Chapter 8KentMy emotions are all over the place. One minute I’m pissed off because of the time I lost with them—moments of my daughter’s life I’ll never get back. Then, I’m sad. Not for me, as much for Delaney and Kendrix. They’ve been living a lie by thinking I didn’t want them. I can’t imagine what that must have felt like for her. Waking up, finding out you’re pregnant, and thinking the father of your child doesn’t want you. That’s when the anger kicks back in, and it’s all toward her parents. How could they do this to her? To both of them? I don’t know how they sleep at night knowing that they kept that little girl from her father. And just thinking about her, about Kendrix and her bright smile, her curious mind, and the happiness takes over.
When I heard Delaney talking to her earlier, I was angry because I couldn’t do the same. I feel it deep in my soul that little girl is a part of me. I can’t explain it and I don’t want to. I know the truth, and soon, we’ll have the official documents to prove it. I just wanted to get a glimpse of her. To see the smile that shined through her voice, the smile of my little girl. I didn’t expect Delaney to turn her phone toward me. I didn’t expect her to let me actually talk to her. It’s a moment I will never, for the rest of my life, ever forget. The day I met my daughter. The only thing that can top this is when I get to see her in person. When I get to tell her who I am and pull her into a hug. That moment is one I’ve not stopped thinking about since the moment I learned of her existence.

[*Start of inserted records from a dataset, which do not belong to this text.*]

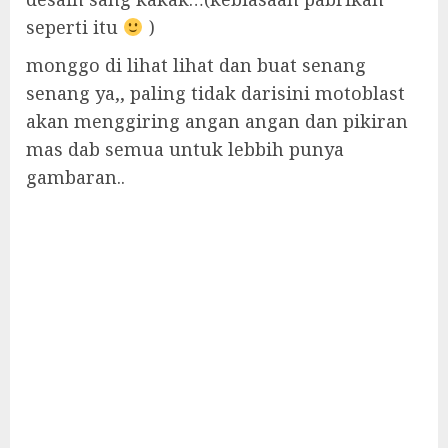
seperti itu
)
monggo di lihat lihat dan buat senang
senang ya,, paling tidak darisini motoblast
akan menggiring angan angan dan pikiran
mas dab semua untuk lebbih punya
gambaran..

It’s five minutes before six when I pull back into Delaney’s driveway. I rushed home and took the world’s fastest shower to get back to her. I’m still shocked she agreed to come with me tonight, but then again, earlier today, she rocked my world when she said she believed me that Kendrix is mine. I'm dying to ask her all day if she remembers me. If she remembers us. So many times I started to abandon the job and go in search of her, but I couldn’t do that to the guys. We’re a five-man crew for a reason, all hands on deck. Besides, I’ve been distracted enough on this job. I need to make sure I’m pulling my weight and not leaving them to pick up my slack.
Leaving the truck running, I climb out to greet her. She’s already walking down the front steps of the porch by the time I reach her. Her long blonde hair is in curls hanging down her back, and her blue eyes are bright. She smiles at me, but I can tell she’s nervous.
“Hey.” I stop in front of her. I’m a step below so she’s more my height. Not able to help myself, I lean in, wrapping my arms around her in a hug.
“Hi, Kenton,” she whispers.
“You know you only used to call me Kenton when you were mad at me.”
“Oh, yeah?” she asks, taking my offered hand and letting me lead her to the passenger side of my truck. I open the door for her and wait until she’s strapped in before shutting the door and racing back to slide behind the wheel. “Did I get mad at you often?” she questions.
“Usually only during sex.” Her quick intake of breath tells me I’ve shocked her.
“What?” She whips her head to the left to face me. “I’m going to need you to explain that one.”
I chuckle. “I used to hold off on your pleasure. Push you to the point of no return and then back off.” My voice is deep and husky, and my cock twitches thinking about making love to her. I’ve been inside her more times than I could possibly count, and my cock remembers. I remember. I keep my eyes trained on the road, but I can feel her stare.
“You did?” she breathes.
She doesn’t remember. “I could never get enough of you. I liked to drag out your pleasure. I thrived on making you want me.”
“H-How?” I glance over to see her swallow hard. “How did you make me want you?” Her voice is soft.
My hands grip the wheel and I’m two seconds from pulling over to the side of this fucking road and showing her. I know she’s not ready for that. I shift in my seat, trying to make room for my growing erection in my jeans. “You really want to know?” My voice is thick with desire as sparks ignite between us in the cab of my truck.
Her reply is whispered, but it could have been yelling for the resounding sound in my ears. “Yes.” No hesitation.